The finding, based on data from the Daniel K. Inouye Solar Telescope in Hawaii, marks the first direct evidence of tiny twisting magnetic motions of energy-packed plasma waves in the sun's outer atmosphere, or corona, known as torsional Alfvén waves.
First predicted by Swedish Nobel laureate Hannes Alfvén in 1942, Alfvén waves are magnetic disturbances that travel through the plasma, the superheated, electrically charged gas that makes up the sun. Larger versions of these waves have been seen before, typically linked to solar flares, but the smaller, ever-present twisting kind had remained elusive — until now.
"This discovery ends a protracted search for these waves that has its origins in the 1940s," Richard Morton, a professor of engineering, physics and mathematics at Northumbria University in the U.K. who led the study, said in a statement.
Scientists have long suspected that these small-scale waves could continuously carry energy from the sun's surface into its atmosphere, powering the solar wind and heating the corona to millions of degrees, far hotter than the sun's visible surface, which is only about 9,932 degrees Fahrenheit (5,500 degrees Celsius).
The results offer crucial confirmation for theoretical models about how magnetic turbulence carries and dissipates energy in the sun's upper atmosphere, Morton added. "Having direct observations finally allows us to test these models against reality."
To arrive at their conclusions, Morton's team used data from the Inouye Telescope, which captures the highest-resolution images of the sun ever obtained.
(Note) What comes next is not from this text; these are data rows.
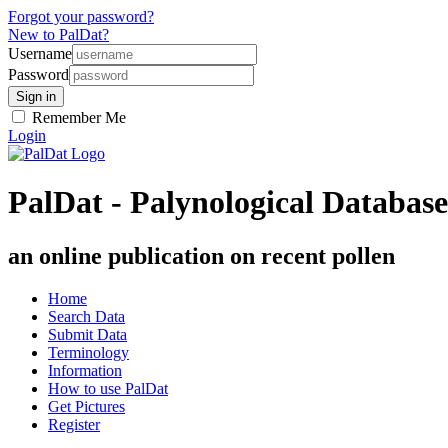
Forgot your password?
New to PalDat?
Username
Password
Remember Me
Login
PalDat - Palynological Database
an online publication on recent pollen
Home
Search Data
Submit Data
Terminology
Information
How to use PalDat
Get Pictures
Register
The four-meter-wide telescope can detect faint shifts in light that reveal how plasma moves through the corona, allowing scientists to see the sun in unprecedented detail.
During the telescope's commissioning phase in October 2023, the team tracked iron atoms heated to 1.6 million degrees Celsius and spotted faint red and blue shifts on opposite sides of magnetic loops, which were the telltale signature of twisting Alfvén waves, according to the study.
These waves twist the sun's magnetic field lines like a corkscrew, but the motion is too subtle to spot directly in images, scientists say. To detect them, Morton's team used spectroscopy, a technique that measures how hot gas moves toward or away from Earth. This motion slightly changes the light's color, red when moving away, blue when moving closer, thereby revealing the hidden twisting pattern in the sun's atmosphere.
"The movement of plasma in the sun's corona is dominated by swaying motions," Morton said in the statement. "These mask the torsional motions, so I had to develop a way of removing the swaying to find the twisting."
The results show that even in the sun's calmest regions, the corona is riddled with torsional Alfvén waves. These torsional Alfvén waves constantly turn the sun's magnetic field lines back and forth, carrying energy upward through its layers. These waves transport energy from the lower atmosphere into the corona, where it's released as heat, offering new insight into why the sun's outer atmosphere is millions of degrees hotter than its surface.
For Morton and his colleagues, the long-sought detection opens new potential investigations into how these waves propagate and dissipate energy in the corona.
A paper about these results was published on Oct. 24 in the journal Nature Astronomy.